Uma megaoperação deflagrada pela Polícia Civil da Bahia na manhã desta quinta-feira (10) desarticulou um esquema interestadual de tráfico de drogas e armas, organização criminosa e lavagem de dinheiro. Batizada de Operação Reino Oculto, a ação já resultou na prisão de 32 pessoas e na apreensão de mais de R$ 80 mil em espécie.
As investigações começaram em março deste ano e identificaram uma estrutura criminosa dividida em núcleos responsáveis pelo comando, gestão financeira, armazenamento, logística, distribuição e revenda de drogas, além do fornecimento de armas de fogo e munições. Segundo a polícia, o grupo movimentou mais de R$ 4 milhões.

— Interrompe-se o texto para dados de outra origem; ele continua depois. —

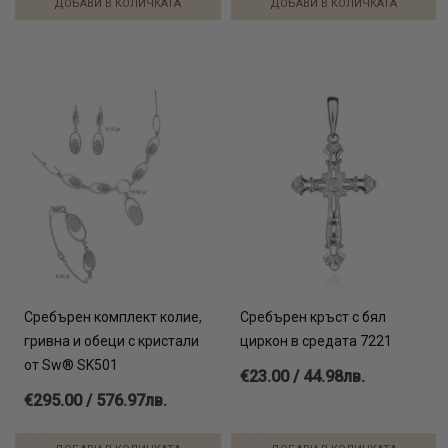
ДОБАВИ В КОЛИЧКАТА
ДОБАВИ В КОЛИЧКАТА
Сребърен комплект колие,
Сребърен кръст с бял
гривна и обеци с кристали
циркон в средата 7221
от Sw® SK501
€23.00 / 44.98лв.
€295.00 / 576.97лв.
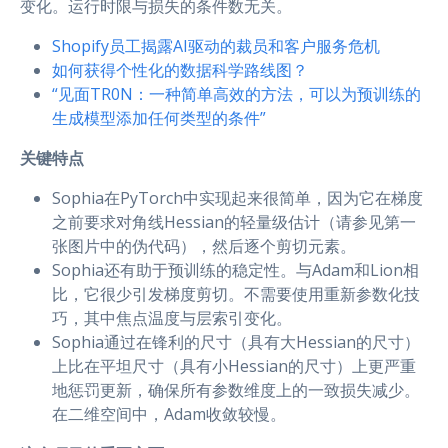
变化。运行时限与损失的条件数无关。
Shopify员工揭露AI驱动的裁员和客户服务危机
如何获得个性化的数据科学路线图？
“见面TR0N：一种简单高效的方法，可以为预训练的
生成模型添加任何类型的条件”
关键特点
Sophia在PyTorch中实现起来很简单，因为它在梯度
之前要求对角线Hessian的轻量级估计（请参见第一
张图片中的伪代码），然后逐个剪切元素。
Sophia还有助于预训练的稳定性。与Adam和Lion相
比，它很少引发梯度剪切。不需要使用重新参数化技
巧，其中焦点温度与层索引变化。
Sophia通过在锋利的尺寸（具有大Hessian的尺寸）
上比在平坦尺寸（具有小Hessian的尺寸）上更严重
地惩罚更新，确保所有参数维度上的一致损失减少。
在二维空间中，Adam收敛较慢。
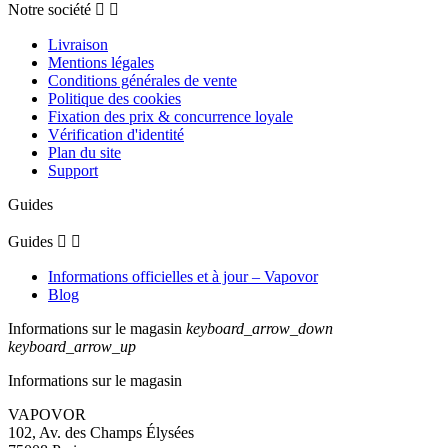
Notre société


Livraison
Mentions légales
Conditions générales de vente
Politique des cookies
Fixation des prix & concurrence loyale
Vérification d'identité
Plan du site
Support
Guides
Guides


Informations officielles et à jour – Vapovor
Blog
Informations sur le magasin
keyboard_arrow_down
keyboard_arrow_up
Informations sur le magasin
VAPOVOR
102, Av. des Champs Élysées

Os mandados judiciais foram cumpridos em bairros de Salvador e da Região Metropolitana, além dos municípios baianos de Simões Filho, Juazeiro e Senhor do Bonfim. A operação também alcançou cidades de São Paulo, Espírito Santo e Sergipe.
Entre os presos está uma mulher de 42 anos, apontada como responsável pelo transporte clandestino de drogas entre os estados. De acordo com as investigações, ela trabalhava em uma empresa de transporte de encomendas e utilizava a estrutura da companhia para enviar materiais ilícitos.

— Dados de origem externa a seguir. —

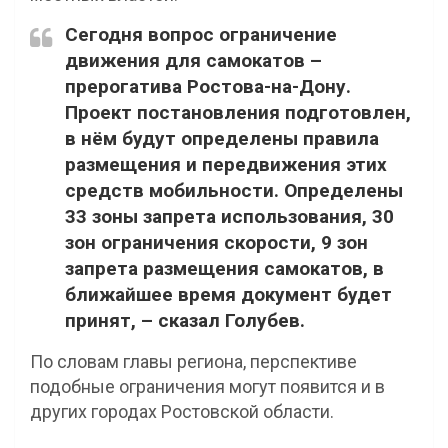
Сегодня вопрос ограничение
движения для самокатов –
прерогатива Ростова-на-Дону.
Проект постановления подготовлен,
в нём будут определены правила
размещения и передвижения этих
средств мобильности. Определены
33 зоны запрета использования, 30
зон ограничения скорости, 9 зон
запрета размещения самокатов, в
ближайшее время документ будет
принят, – сказал Голубев.
По словам главы региона, перспективе
подобные ограничения могут появится и в
других городах Ростовской области.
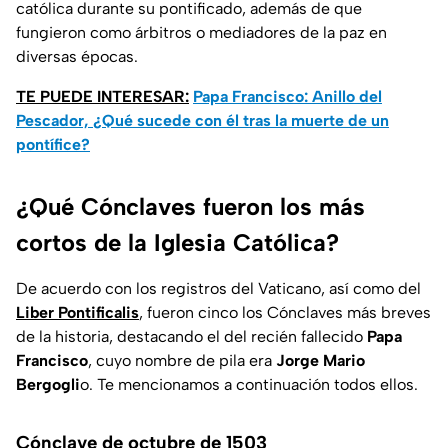
católica durante su pontificado, además de que
fungieron como árbitros o mediadores de la paz en
diversas épocas.
TE PUEDE INTERESAR:
Papa Francisco: Anillo del
Pescador, ¿Qué sucede con él tras la muerte de un
pontífice?
¿Qué Cónclaves fueron los más
cortos de la Iglesia Católica?
De acuerdo con los registros del Vaticano, así como del
Liber Pontificalis
, fueron cinco los Cónclaves más breves
de la historia, destacando el del recién fallecido
Papa
Francisco
, cuyo nombre de pila era
Jorge Mario
Bergogli
o. Te mencionamos a continuación todos ellos.
Cónclave de octubre de 1503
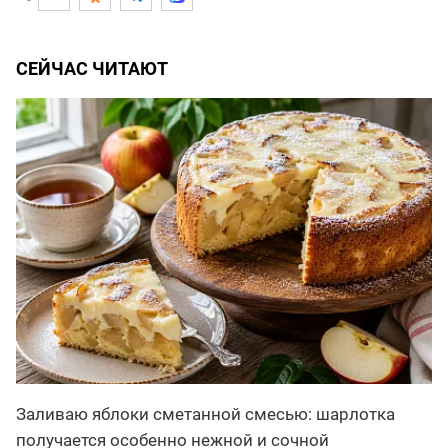
СЕЙЧАС ЧИТАЮТ
Заливаю яблоки сметанной смесью: шарлотка
получается особенно нежной и сочной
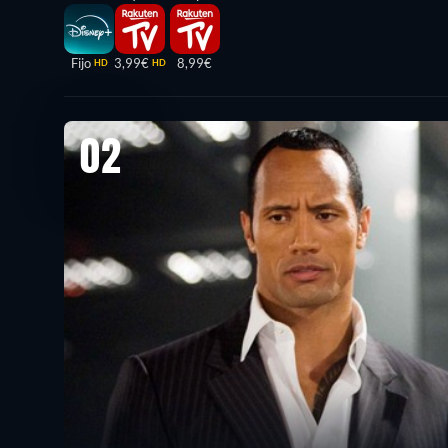
Fijo
3,99€
8,99€
HD
HD
02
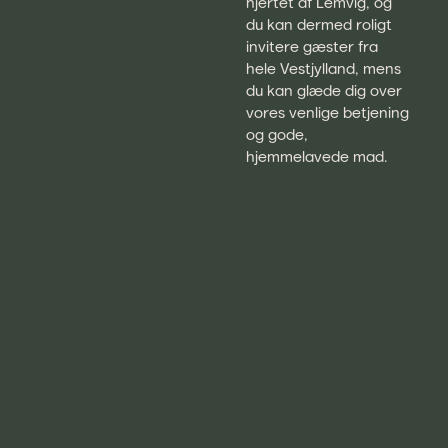
hjertet af Lemvig, og
du kan dermed roligt
invitere gæster fra
hele Vestjylland, mens
du kan glæde dig over
vores venlige betjening
og gode,
hjemmelavede mad.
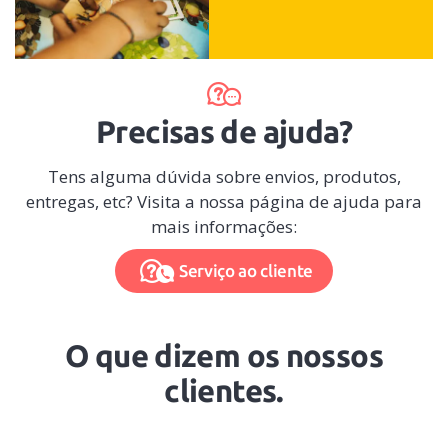
Precisas de ajuda?
Tens alguma dúvida sobre envios, produtos,
entregas, etc? Visita a nossa página de ajuda para
mais informações:
Serviço ao cliente
O que dizem os nossos
clientes.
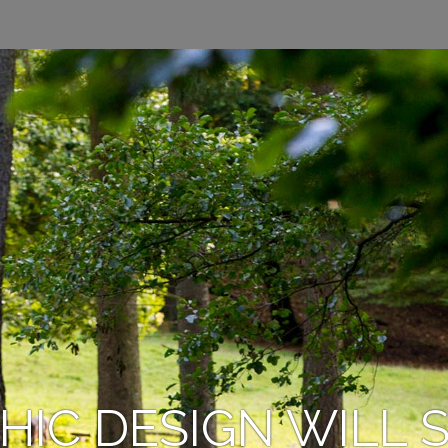
HIC DESIGN WILL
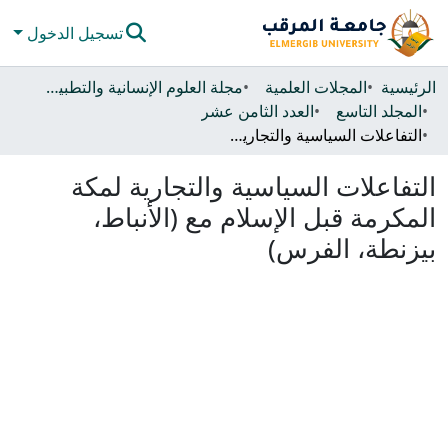
تسجيل الدخول
المجتمعات والحاويات
الرئيسية
المجلات العلمية
مجلة العلوم الإنسانية والتطبيقية
المجلد التاسع
العدد الثامن عشر
كل دي سبيس
التفاعلات السياسية والتجارية لمكة المكرمة قبل الإسلام مع (الأنباط، بيزنطة، الفرس)
الإحصائيات
التفاعلات السياسية والتجارية لمكة
المكرمة قبل الإسلام مع (الأنباط،
بيزنطة، الفرس)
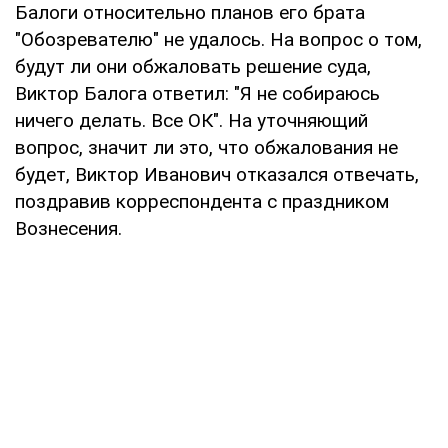
Балоги относительно планов его брата
"Обозревателю" не удалось. На вопрос о том,
будут ли они обжаловать решение суда,
Виктор Балога ответил: "Я не собираюсь
ничего делать. Все ОК". На уточняющий
вопрос, значит ли это, что обжалования не
будет, Виктор Иванович отказался отвечать,
поздравив корреспондента с праздником
Вознесения.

Uma das estratégias utilizadas pelo grupo era esconder drogas dentro de falsas encomendas, principalmente no interior de eletrodomésticos. As cargas eram encaminhadas para outros estados como parte do esquema de distribuição.

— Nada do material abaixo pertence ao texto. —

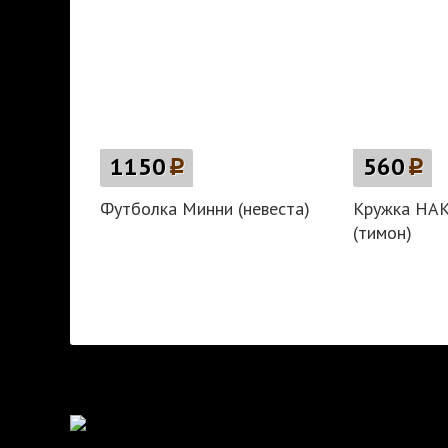
1150
p
560
p
Футболка Минни (невеста)
Кружка HA
(тимон)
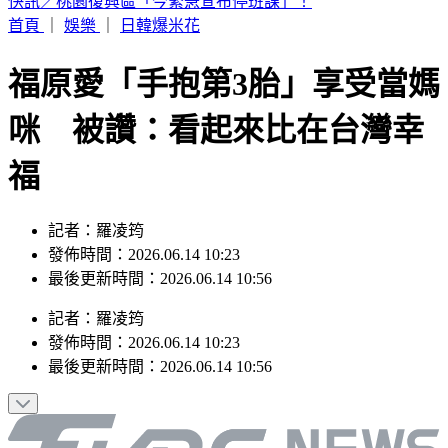
颱風假宣布了！「這8校」今停課、正常上班
首頁
｜
娛樂
｜
日韓爆米花
福原愛「手抱第3胎」享受當媽
咪 被讚：看起來比在台灣幸
福
記者：羅凌筠
發佈時間：2026.06.14 10:23
最後更新時間：2026.06.14 10:56
記者
：
羅凌筠
發佈時間：
2026.06.14 10:23
最後更新時間：
2026.06.14 10:56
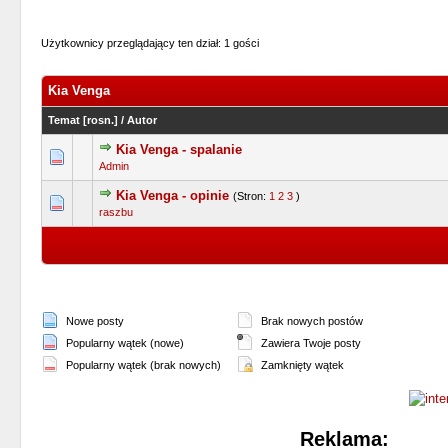
Użytkownicy przeglądający ten dział: 1 gości
Kia Venga
Temat
[
rosn.
]
/
Autor
Kia Venga - spalanie
0 głosów - średnia ocena: 0 na 5 gwiazdek
1
2
3
4
5
Admin
Kia Venga - opinie
(Stron:
1
2
3
)
0 głosów - średnia ocena: 0 na 5 gwiazdek
1
2
3
4
5
raszbu
Nowe posty
Brak nowych postów
Popularny wątek (nowe)
Zawiera Twoje posty
Popularny wątek (brak nowych)
Zamknięty wątek
Reklama:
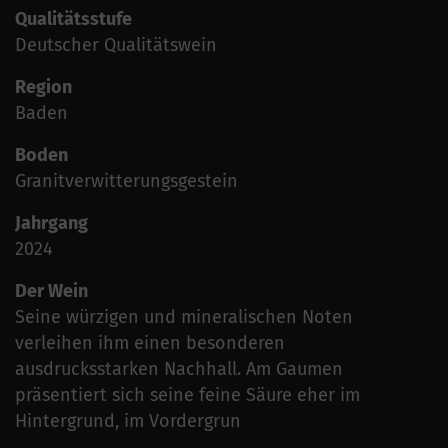
Qualitätsstufe
Deutscher Qualitätswein
Region
Baden
Boden
Granitverwitterungsgestein
Jahrgang
2024
Der Wein
Seine würzigen und mineralischen Noten
verleihen ihm einen besonderen
ausdrucksstarken Nachhall. Am Gaumen
präsentiert sich seine feine Säure eher im
Hintergrund, im Vordergrun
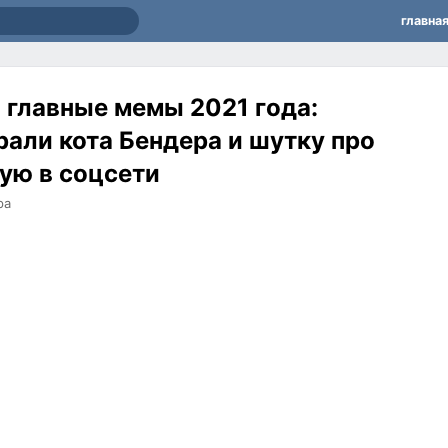
главна
 главные мемы 2021 года:
али кота Бендера и шутку про
ую в соцсети
ра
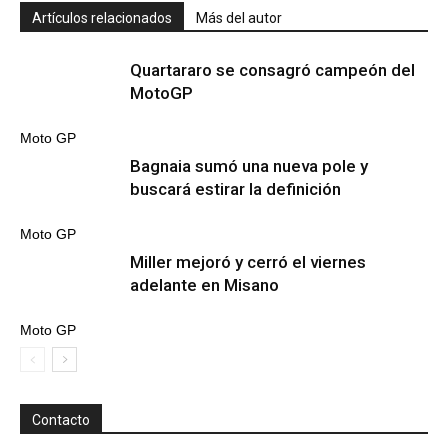
Artículos relacionados
Más del autor
Quartararo se consagró campeón del
MotoGP
Moto GP
Bagnaia sumó una nueva pole y
buscará estirar la definición
Moto GP
Miller mejoró y cerró el viernes
adelante en Misano
Moto GP
Contacto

As apurações também apontaram que a organização criminosa atuava no comércio ilegal de armas de fogo e munições, incluindo munições de calibre 5,56. O transporte dos armamentos, segundo a Polícia Civil, era realizado com o uso de uma empresa de fachada.
A operação investiga crimes de tráfico de drogas e associação para o tráfico, organização criminosa, comércio, posse e porte ilegais de armas de fogo e munições, além de lavagem de dinheiro.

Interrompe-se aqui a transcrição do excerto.